Those of you in New York probably recently heard of how Mayor Michael Bloomberg’s restrictions on soda sizes was shot down by a judge, who said that the new regulations were too arbitrary, and that they discriminated against certain vendors over others. I remember reading a Times feature about how certain communities feed almost exclusively on fast food and soda drinks. Obesity and heart disease are killing these poorer communities, and Bloomberg was doing them a favor by trying to restrict Big Gulps and all these other sugary concoctions.
The Walt Disney Company, in an effort to address concerns about entertainment’s role in childhood obesity, plans to announce on Tuesday that all products advertised on its child-focused television channels, radio stations and Web sites must comply with a strict new set of nutritional standards.
In an era where corporations are throwing money to buy influence in ways that harm our children, it is so refreshing to see that a wealthy corporation, for once, is doing the right thing. And make no mistake, the fast food corporations and big businesses ARE targeting our children.
I’ve been really busy with non-Asian American related activism, which is why I’ve been posting less frequently. It’s hard work. My activism has been food-related, so I thought I’d shoot out a non-Asian blog post about food and the crap we throw at our kids.
Here’s an article: Americans Eat the Cheapest Food in the World. For those of you who have kids, you know that there’s a divergent range of prices of food. You can get expensive organic chicken breast for $8/lb., or you can eat McNuggets off the dollar menu. Most people opt for the dollar menu, hence the explosion of cheap food and all kinds of health problems in the United States. But hey, we’re saving money (and spending it on healthcare later).

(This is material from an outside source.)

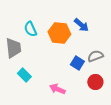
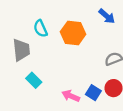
blue arrow: (81, 25) -> (107, 16), moved
blue square: (77, 63) -> (93, 93), moved

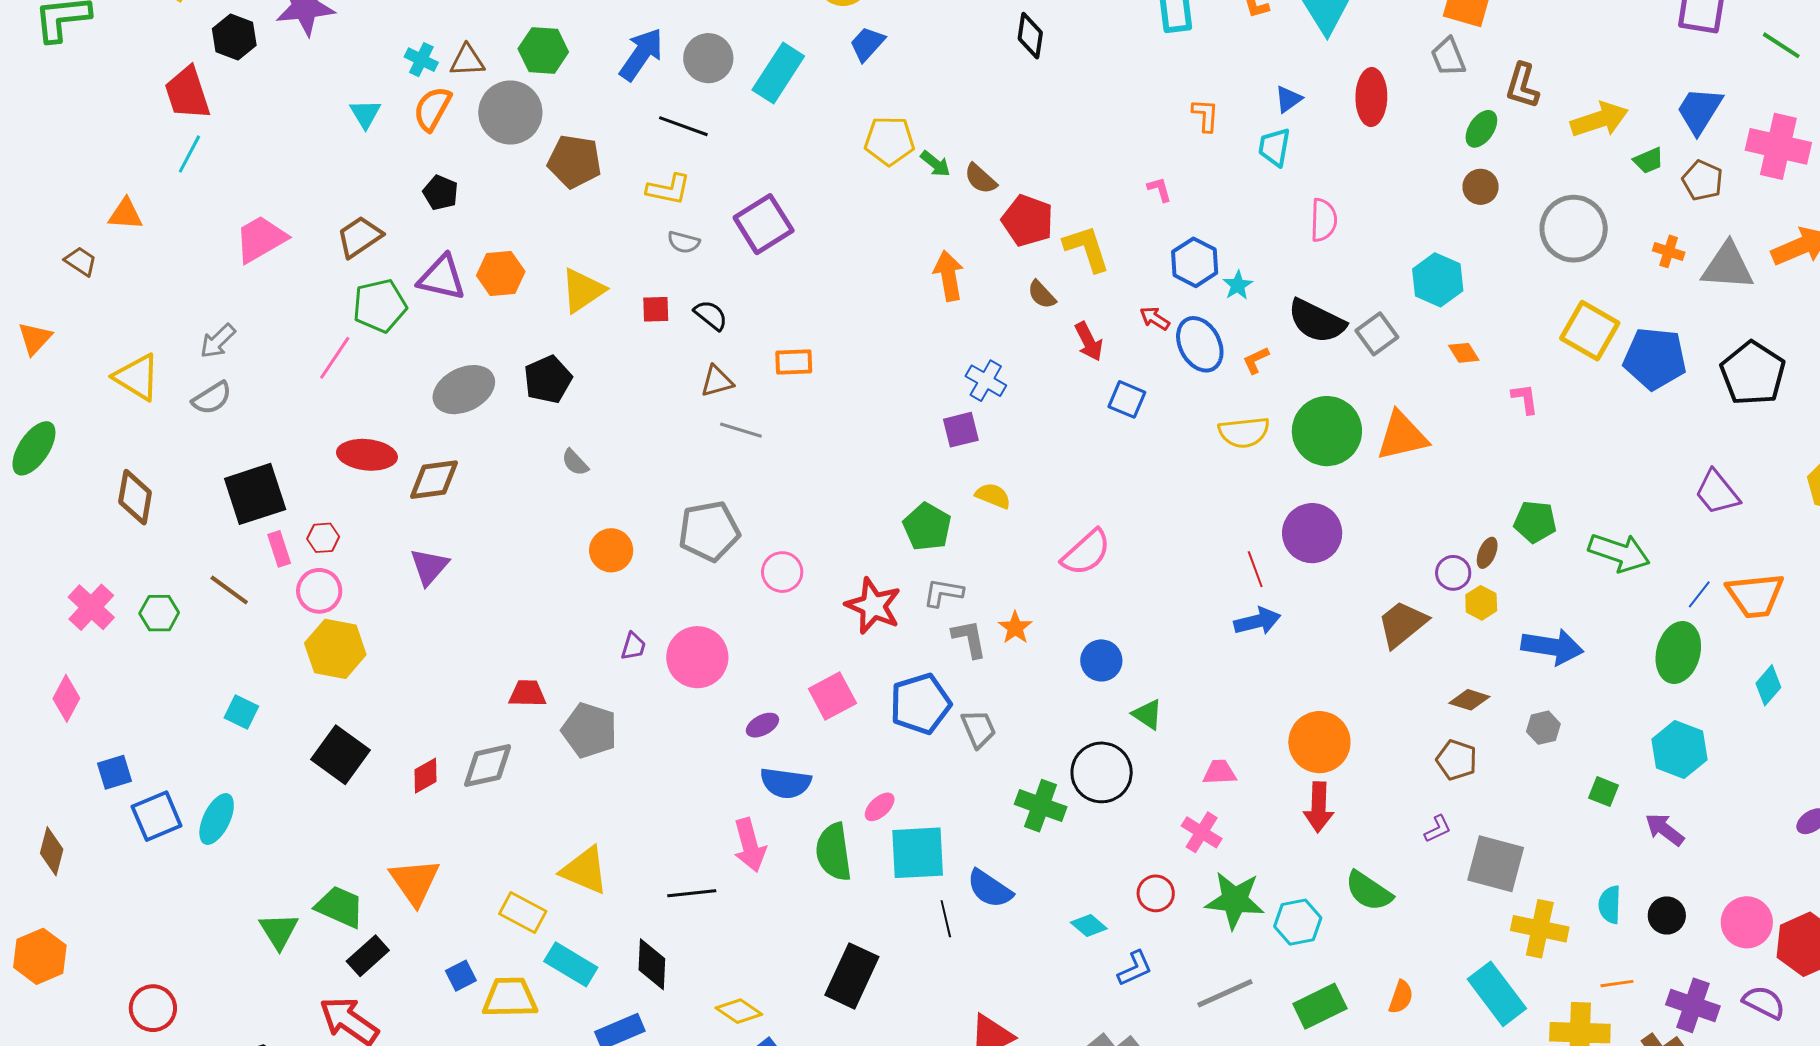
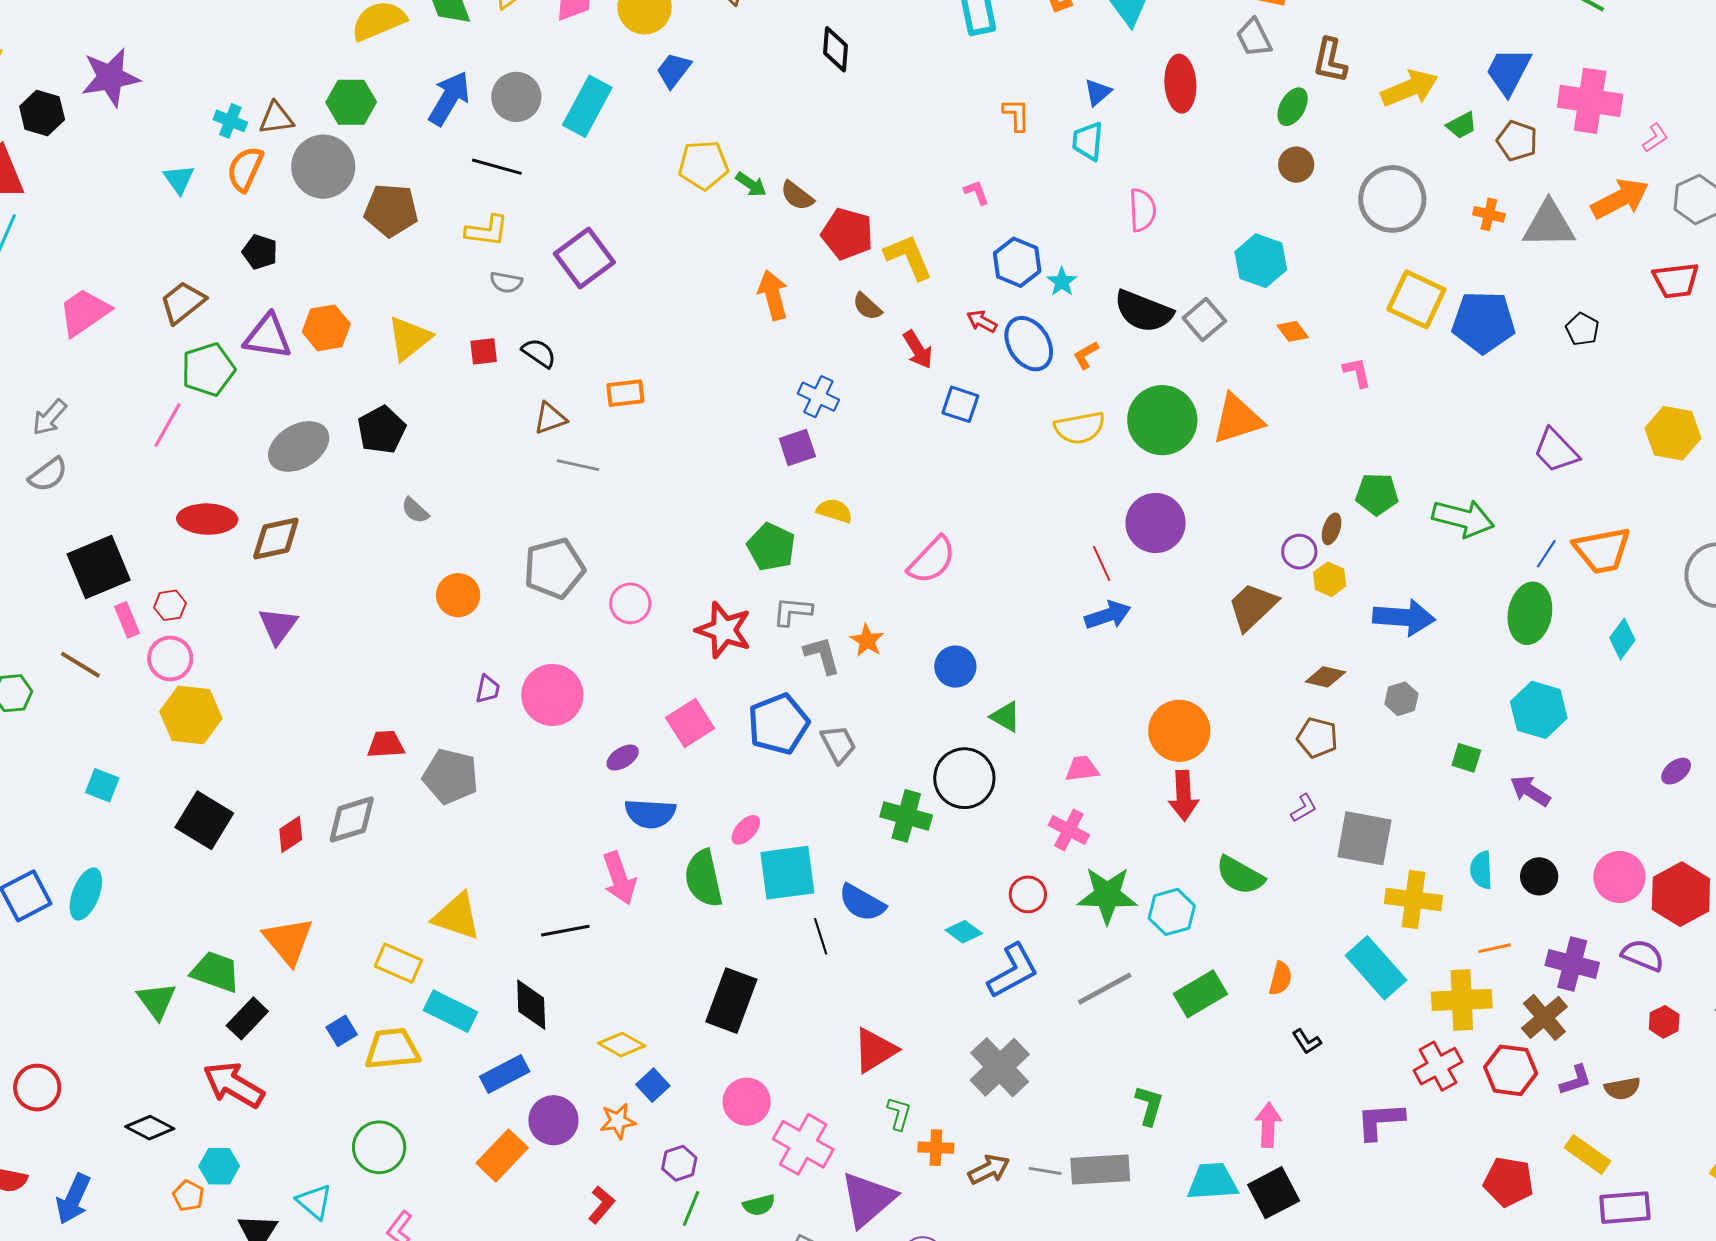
black pentagon: (1753, 373) -> (1582, 329), size x0.5
blue L-shape: (1135, 968) -> (1013, 971), size x1.5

Fast food is all the rage in China. A new Kentucky Fried Chicken opens every day. It’s a good day to be a corporate giant in China, a bad day to be a chicken. (Haha…they’re probably imported, so maybe it’s a bad day to be a chicken in the U.S.)
What I thought was most unexpected about this video was the fact that people in China think fast food is healthy. Healthier than Chinese food? KFC and Mickey D’s must be doing some serious hard marketing back in the motherland.